### Task details
Leaving out pictures, output exactly the lines below from the one that has "Limit the search" through the one that has "healthcare companies and highly qualified", and nothing else.

### Records from a data source
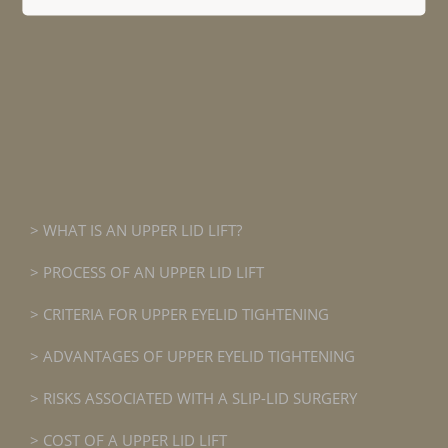
WHAT IS AN UPPER LID LIFT?
PROCESS OF AN UPPER LID LIFT
CRITERIA FOR UPPER EYELID TIGHTENING
ADVANTAGES OF UPPER EYELID TIGHTENING
RISKS ASSOCIATED WITH A SLIP-LID SURGERY
COST OF A UPPER LID LIFT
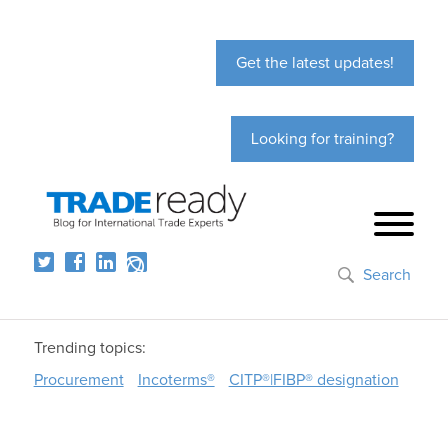
Get the latest updates!
Looking for training?
Search
Trending topics:
Procurement
Incoterms®
CITP®|FIBP® designation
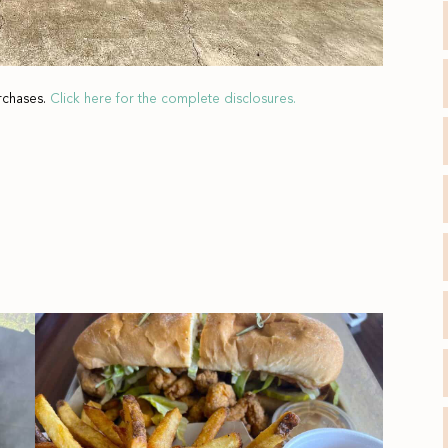
rchases.
Click here for the complete disclosures.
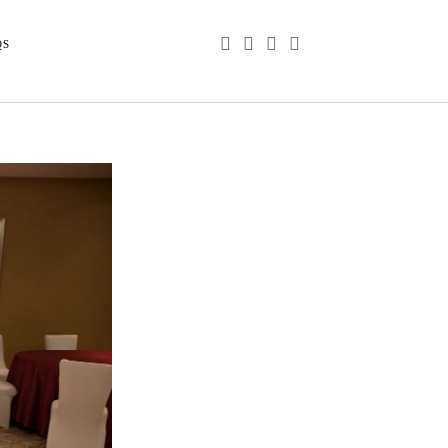
phone
email
youtube
instagram
QS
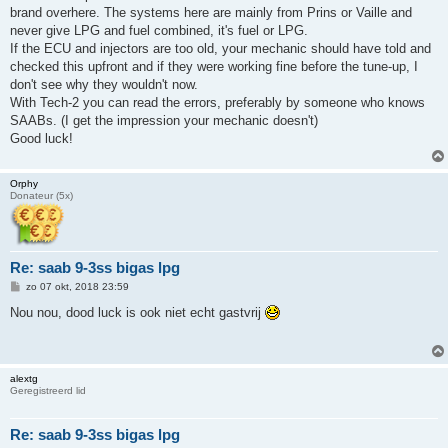
h
brand overhere. The systems here are mainly from Prins or Vaille and
t
never give LPG and fuel combined, it's fuel or LPG.
If the ECU and injectors are too old, your mechanic should have told and
checked this upfront and if they were working fine before the tune-up, I
don't see why they wouldn't now.
With Tech-2 you can read the errors, preferably by someone who knows
SAABs. (I get the impression your mechanic doesn't)
Good luck!
Orphy
Donateur (5x)
Re: saab 9-3ss bigas lpg
B
zo 07 okt, 2018 23:59
e
r
Nou nou, dood luck is ook niet echt gastvrij
i
c
h
t
alextg
Geregistreerd lid
Re: saab 9-3ss bigas lpg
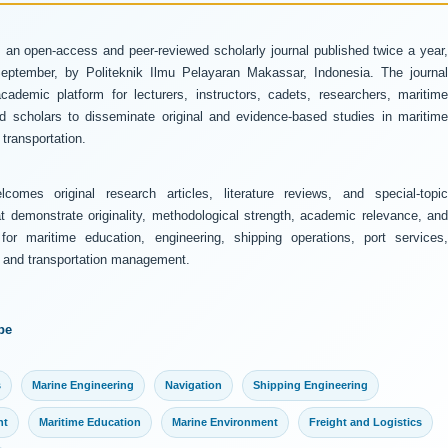
 an open-access and peer-reviewed scholarly journal published twice a year
ptember, by Politeknik Ilmu Pelayaran Makassar, Indonesia. The journal
ademic platform for lecturers, instructors, cadets, researchers, maritime
and scholars to disseminate original and evidence-based studies in maritime
transportation.
comes original research articles, literature reviews, and special-topic
at demonstrate originality, methodological strength, academic relevance, and
 for maritime education, engineering, shipping operations, port services,
y, and transportation management.
pe
s
Marine Engineering
Navigation
Shipping Engineering
nt
Maritime Education
Marine Environment
Freight and Logistics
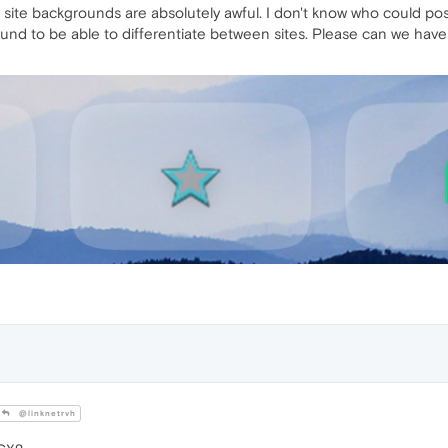
ite backgrounds are absolutely awful. I don't know who could possi
und to be able to differentiate between sites. Please can we have 
@linknetrvh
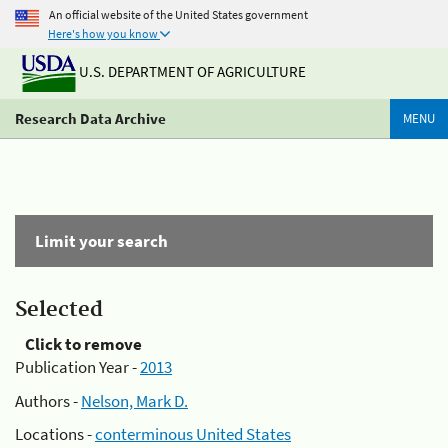
An official website of the United States government
Here's how you know
U.S. DEPARTMENT OF AGRICULTURE
Research Data Archive
MENU
Limit your search
Selected
Click to remove
Publication Year -
2013
Authors -
Nelson, Mark D.
Locations -
conterminous United States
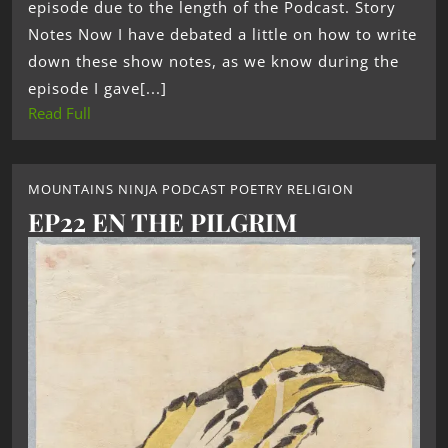
episode due to the length of the Podcast. Story
Notes Now I have debated a little on how to write
down these show notes, as we know during the
episode I gave[...]
Read Full
MOUNTAINS NINJA PODCAST POETRY RELIGION
EP22 EN THE PILGRIM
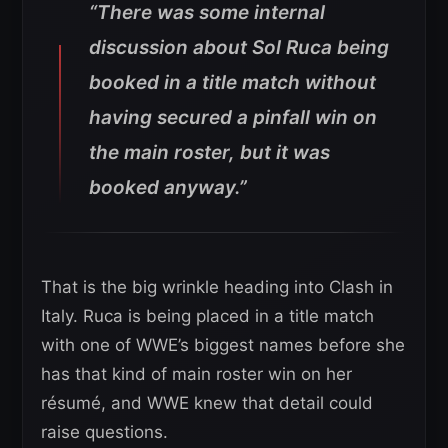
“There was some internal
discussion about Sol Ruca being
booked in a title match without
having secured a pinfall win on
the main roster, but it was
booked anyway.”
That is the big wrinkle heading into Clash in
Italy. Ruca is being placed in a title match
with one of WWE’s biggest names before she
has that kind of main roster win on her
résumé, and WWE knew that detail could
raise questions.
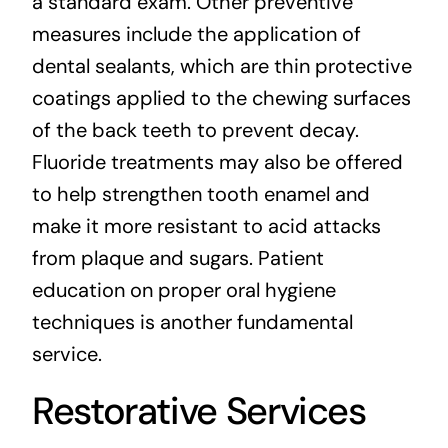
a standard exam. Other preventive
measures include the application of
dental sealants, which are thin protective
coatings applied to the chewing surfaces
of the back teeth to prevent decay.
Fluoride treatments may also be offered
to help strengthen tooth enamel and
make it more resistant to acid attacks
from plaque and sugars. Patient
education on proper oral hygiene
techniques is another fundamental
service.
Restorative Services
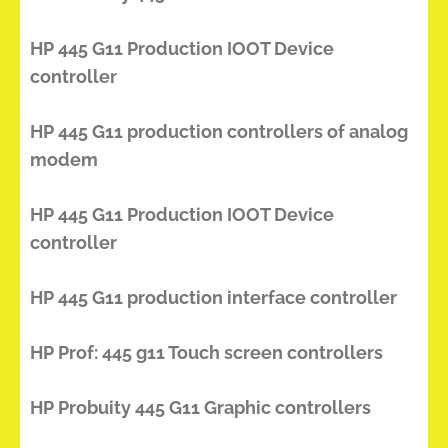
HP 445 G11 Production IOOT Device
controller
HP 445 G11 production controllers of analog
modem
HP 445 G11 Production IOOT Device
controller
HP 445 G11 production interface controller
HP Prof: 445 g11 Touch screen controllers
HP Probuity 445 G11 Graphic controllers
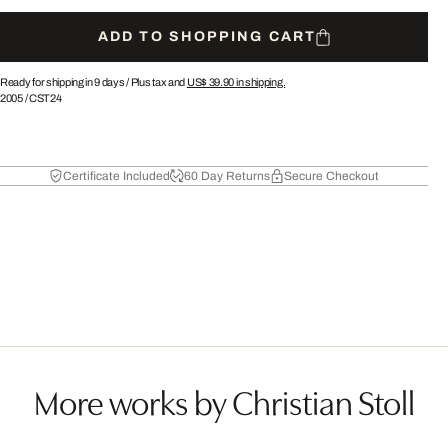
ADD TO SHOPPING CART
Ready for shipping in 9 days /
Plus tax and
US$ 39.90
in shipping.
2005
/
CST24
Certificate Included
60 Day Returns
Secure Checkout
More works by Christian Stoll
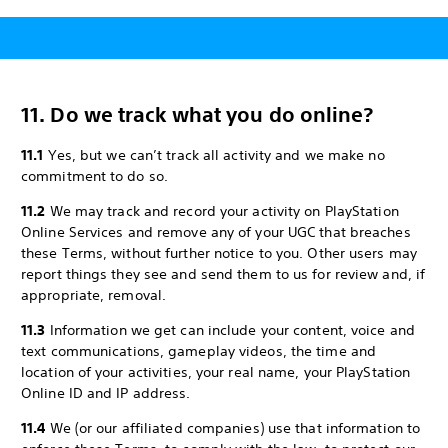
11. Do we track what you do online?
11.1
Yes, but we can’t track all activity and we make no
commitment to do so.
11.2
We may track and record your activity on PlayStation
Online Services and remove any of your UGC that breaches
these Terms, without further notice to you. Other users may
report things they see and send them to us for review and, if
appropriate, removal.
11.3
Information we get can include your content, voice and
text communications, gameplay videos, the time and
location of your activities, your real name, your PlayStation
Online ID and IP address.
11.4
We (or our affiliated companies) use that information to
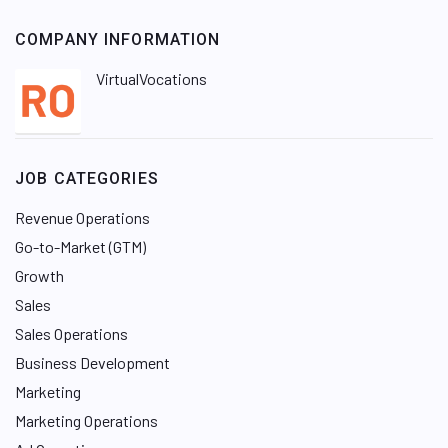
COMPANY INFORMATION
VirtualVocations
JOB CATEGORIES
Revenue Operations
Go-to-Market (GTM)
Growth
Sales
Sales Operations
Business Development
Marketing
Marketing Operations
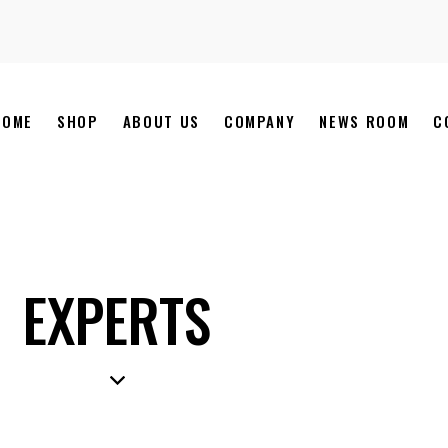
HOME
SHOP
ABOUT US
COMPANY
NEWS ROOM
C
EXPERTS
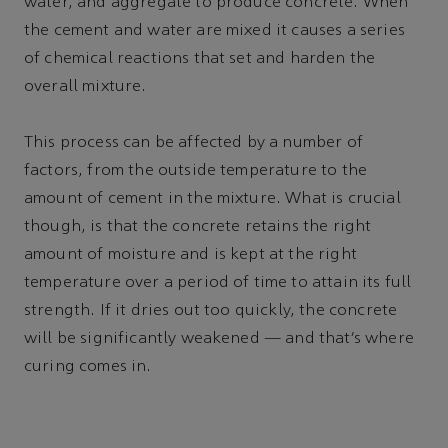
water, and aggregate to produce concrete. When
the cement and water are mixed it causes a series
of chemical reactions that set and harden the
overall mixture.
This process can be affected by a number of
factors, from the outside temperature to the
amount of cement in the mixture. What is crucial
though, is that the concrete retains the right
amount of moisture and is kept at the right
temperature over a period of time to attain its full
strength. If it dries out too quickly, the concrete
will be significantly weakened — and that’s where
curing comes in.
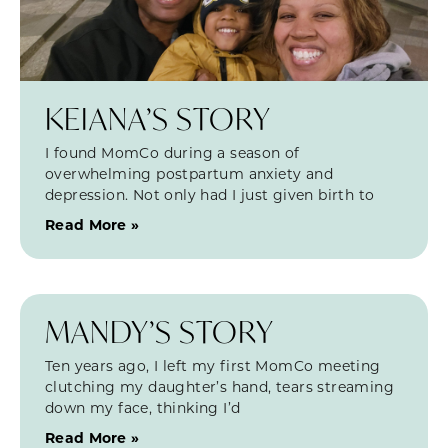
KEIANA’S STORY
I found MomCo during a season of
overwhelming postpartum anxiety and
depression. Not only had I just given birth to
Read More »
MANDY’S STORY
Ten years ago, I left my first MomCo meeting
clutching my daughter’s hand, tears streaming
down my face, thinking I’d
Read More »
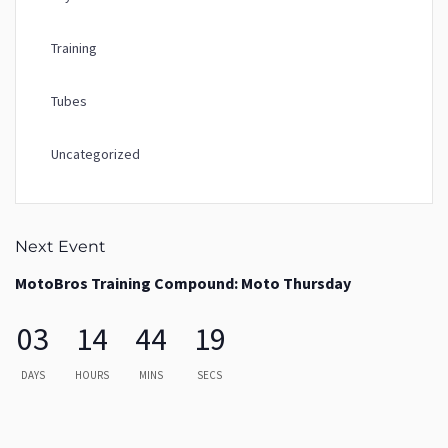
Training
Tubes
Uncategorized
Next Event
MotoBros Training Compound: Moto Thursday
03
14
44
19
DAYS
HOURS
MINS
SECS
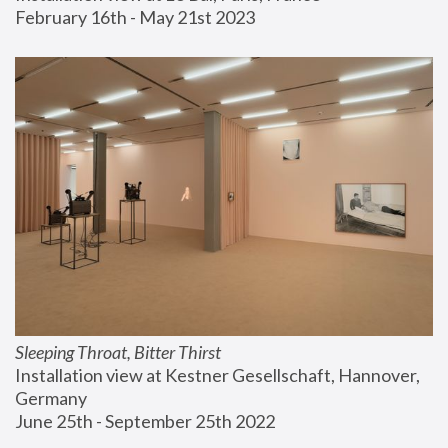
February 16th - May 21st 2023
Sleeping Throat, Bitter Thirst
Installation view at Kestner Gesellschaft, Hannover, 
Germany
June 25th - September 25th 2022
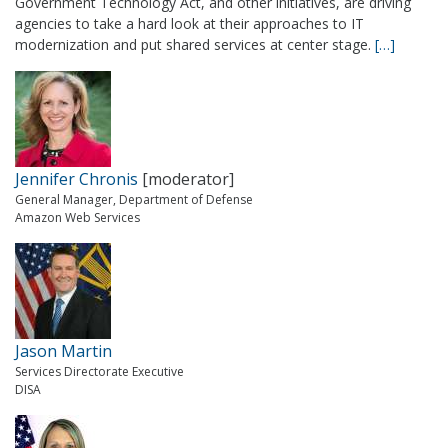
Government Technology Act, and other initiatives, are driving
agencies to take a hard look at their approaches to IT
modernization and put shared services at center stage.
[…]
Jennifer Chronis
[moderator]
General Manager, Department of Defense
Amazon Web Services
Jason Martin
Services Directorate Executive
DISA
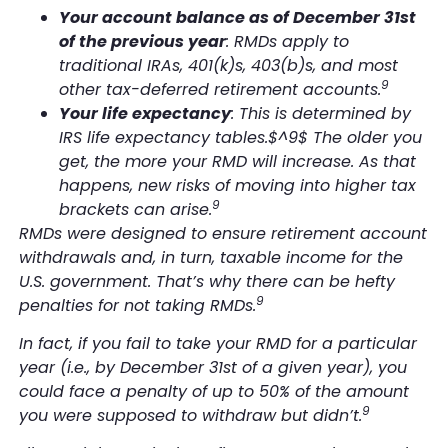
Your account balance as of December 31st
of the previous year
: RMDs apply to
traditional IRAs, 401(k)s, 403(b)s, and most
9
other tax-deferred retirement accounts.
Your life expectancy
: This is determined by
IRS life expectancy tables.$^9$ The older you
get, the more your RMD will increase. As that
happens, new risks of moving into higher tax
9
brackets can arise.
RMDs were designed to ensure retirement account
withdrawals and, in turn, taxable income for the
U.S. government. That’s why there can be hefty
9
penalties for not taking RMDs.
In fact, if you fail to take your RMD for a particular
year (i.e., by December 31st of a given year), you
could face a penalty of up to 50% of the amount
9
you were supposed to withdraw but didn’t.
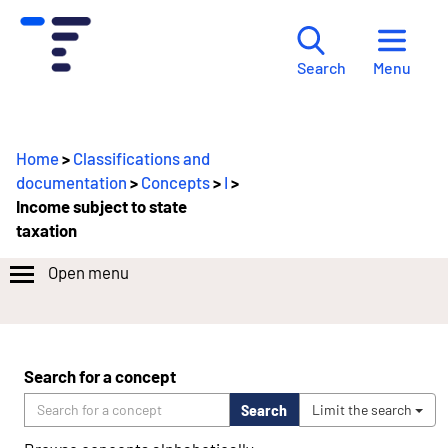
Menu
Search
Home
>
Classifications and
documentation
>
Concepts
>
I
>
Income subject to state
taxation
Open menu
Search for a concept
Search
Limit the search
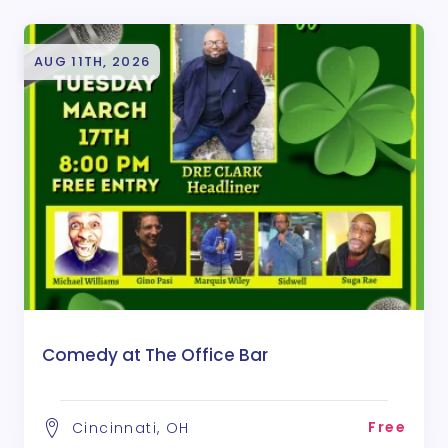
AUG 11TH, 2026
Comedy at The Office Bar
Free
Cincinnati, OH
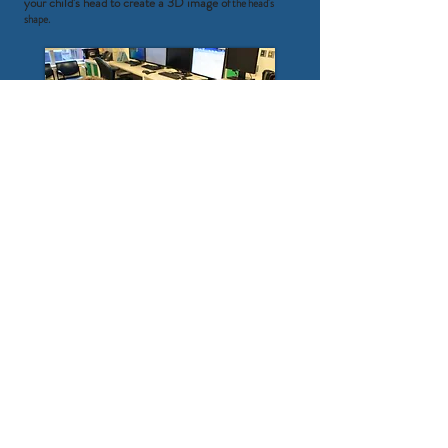
your child's head to create a 3D image o
f the head's
shape.
Step 4: Electrodes with skin friendly tape will be
placed around the eyes to measure eye movements
and on the stomach to measure heart beat
s.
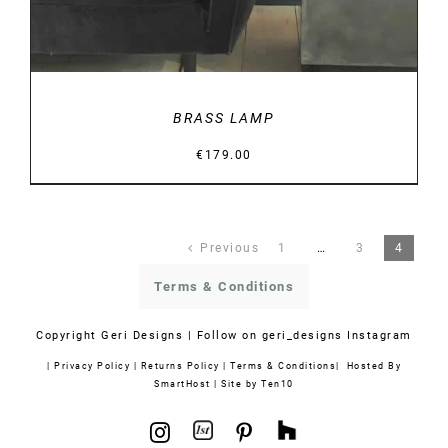
BRASS LAMP
€
179.00
Previous
1
…
3
4
Terms & Conditions
Copyright
Geri Designs | Follow on
geri_designs Instagram
|
Privacy Policy
|
Returns Policy
|
Terms & Conditions
| Hosted By
SmartHost
|
Site by Ten10
1stdibs
Houzz
Instagram
Pinterest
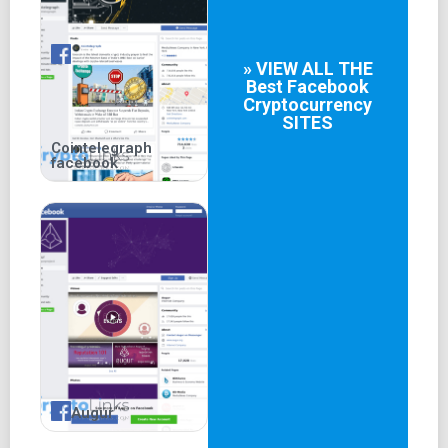
» VIEW ALL THE
Best
Facebook
Cryptocurrency
SITES
Cointelegraph
facebook
Augur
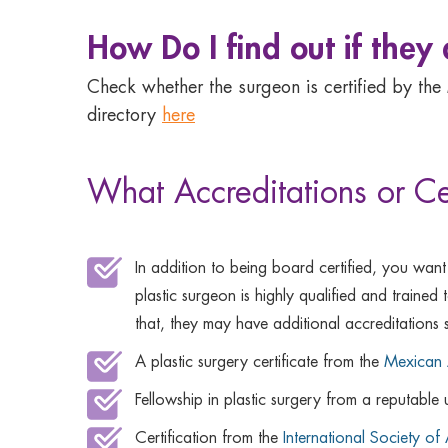
How Do I find out if they
Check whether the surgeon is certified by the
directory
here
What Accreditations or Ce
In addition to being board certified, you want
plastic surgeon is highly qualified and traine
that, they may have additional accreditations 
A plastic surgery certificate from the
Mexican A
Fellowship in plastic surgery from a reputable 
Certification from the
International Society of 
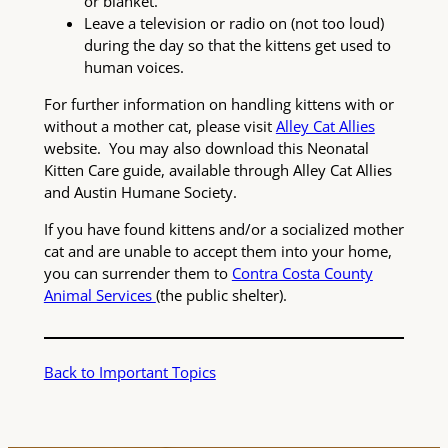
or blanket.
Leave a television or radio on (not too loud)
during the day so that the kittens get used to
human voices.
For further information on handling kittens with or
without a mother cat, please visit
Alley Cat Allies
website. You may also download this Neonatal
Kitten Care guide, available through Alley Cat Allies
and Austin Humane Society.
If you have found kittens and/or a socialized mother
cat and are unable to accept them into your home,
you can surrender them to
Contra Costa County
Animal Services
(the public shelter).
Back to Important Topics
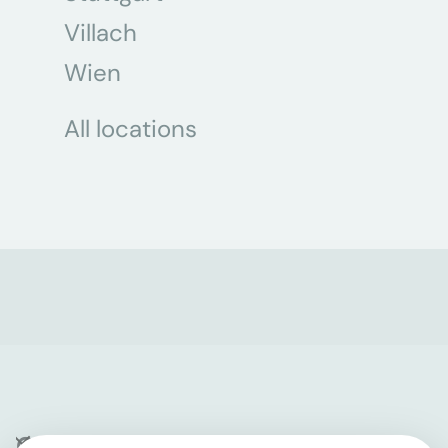
Villach
Wien
All locations
Company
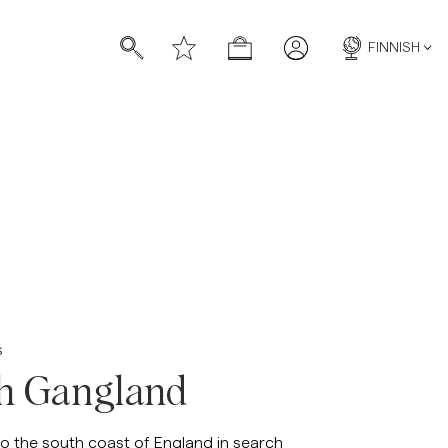
FINNISH
s
sh Gangland
to the south coast of England in search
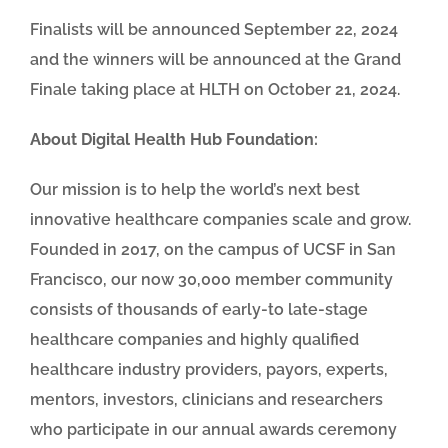
Finalists will be announced September 22, 2024
and the winners will be announced at the Grand
Finale taking place at HLTH on October 21, 2024.
About Digital Health Hub Foundation:
Our mission is to help the world’s next best
innovative healthcare companies scale and grow.
Founded in 2017, on the campus of UCSF in San
Francisco, our now 30,000 member community
consists of thousands of early-to late-stage
healthcare companies and highly qualified
healthcare industry providers, payors, experts,
mentors, investors, clinicians and researchers
who participate in our annual awards ceremony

### Answer to the exercise
Limit the search
AUG 11TH, 2026
Comedy at The Office Bar
Free
Cincinnati, OH
your child's head to create a 3D image o
f the head's
shape.
Step 4: Electrodes with skin friendly tape will be
placed around the eyes to measure eye movements
and on the stomach to measure heart beat
s.
BRASS LAMP
€
179.00
Previous
1
…
3
4
Terms & Conditions
Copyright
Geri Designs | Follow on
geri_designs Instagram
|
Privacy Policy
|
Returns Policy
|
Terms & Conditions
| Hosted By
SmartHost
|
Site by Ten10
1stdibs
Houzz
Instagram
Pinterest
» VIEW ALL THE
Best
Facebook
Cryptocurrency
SITES
Cointelegraph
facebook
Augur
How Do I find out if they
Check whether the surgeon is certified by the
directory
here
What Accreditations or Ce
In addition to being board certified, you want
plastic surgeon is highly qualified and traine
that, they may have additional accreditations 
A plastic surgery certificate from the
Mexican A
Fellowship in plastic surgery from a reputable 
Certification from the
International Society of 
or blanket.
Leave a television or radio on (not too loud)
during the day so that the kittens get used to
human voices.
For further information on handling kittens with or
without a mother cat, please visit
Alley Cat Allies
website. You may also download this Neonatal
Kitten Care guide, available through Alley Cat Allies
and Austin Humane Society.
If you have found kittens and/or a socialized mother
cat and are unable to accept them into your home,
you can surrender them to
Contra Costa County
Animal Services
(the public shelter).
Back to Important Topics
Villach
Wien
All locations
Company
FINNISH
s
sh Gangland
to the south coast of England in search
Finalists will be announced September 22, 2024
and the winners will be announced at the Grand
Finale taking place at HLTH on October 21, 2024.
About Digital Health Hub Foundation:
Our mission is to help the world’s next best
innovative healthcare companies scale and grow.
Founded in 2017, on the campus of UCSF in San
Francisco, our now 30,000 member community
consists of thousands of early-to late-stage
healthcare companies and highly qualified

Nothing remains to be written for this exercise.